Health and behavioral benefits
to getting your pet spayed or neutered
by Kelly Palm, DVM
Most of us know the obvious reasons for spaying and neutering our pets … unwanted litters which ultimately end up increasing the amount of dogs and cats in our local area shelters which in turn increases the euthanasia rate. Decreasing unwanted litters is an obvious reason for sterilizing your pet, but what are other hidden benefits?
Neutering male cats decreases urine marking, especially if the procedure is performed before the male cats develop this bad habit. It also decreases territorial aggression so veterinary visits from fighting which can often lead to abscess formation are decreased.
Spaying your female cat is a good idea because cats are spontaneous ovulators which mean when they are bred, they ovulate so they become pregnant very easily and have multiple litters per year. These facts coupled with the short gestation period of 63 days explain why the problem can get so out of control.
Male dogs that have been neutered are far less likely to mark their territory, roam, and be aggressive. In general, dog to dog aggression is also alleviated by neutering. Additionally, neutered male dogs also get fewer perianal hernias (a weakening in the tissues around the anus), perianal tumors, testicular tumors, and benign prostatic disease.

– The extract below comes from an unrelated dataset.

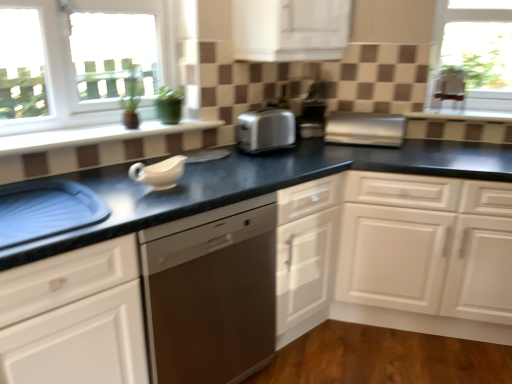 At what (x,y) coordinates should I click in order to perform the action: click on free point above satin silver toaster at center (from a real-world perspective). Please return your answer as a coordinate pair (x, y). The height and width of the screenshot is (384, 512). Looking at the image, I should click on (360, 119).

Female dogs that are spayed before their first heat are far less likely to develop malignant mammary (or breast) cancer. In dogs, estrogen plays a crucial role in the development of this type of cancer. Pyometra or a uterine infection, which can be life threatening is also prevented by having a dog spayed. An accidental pregnancy can also cost owners large sums of money if an emergency C section needs to be performed and put your pet at risk for life threatening complications.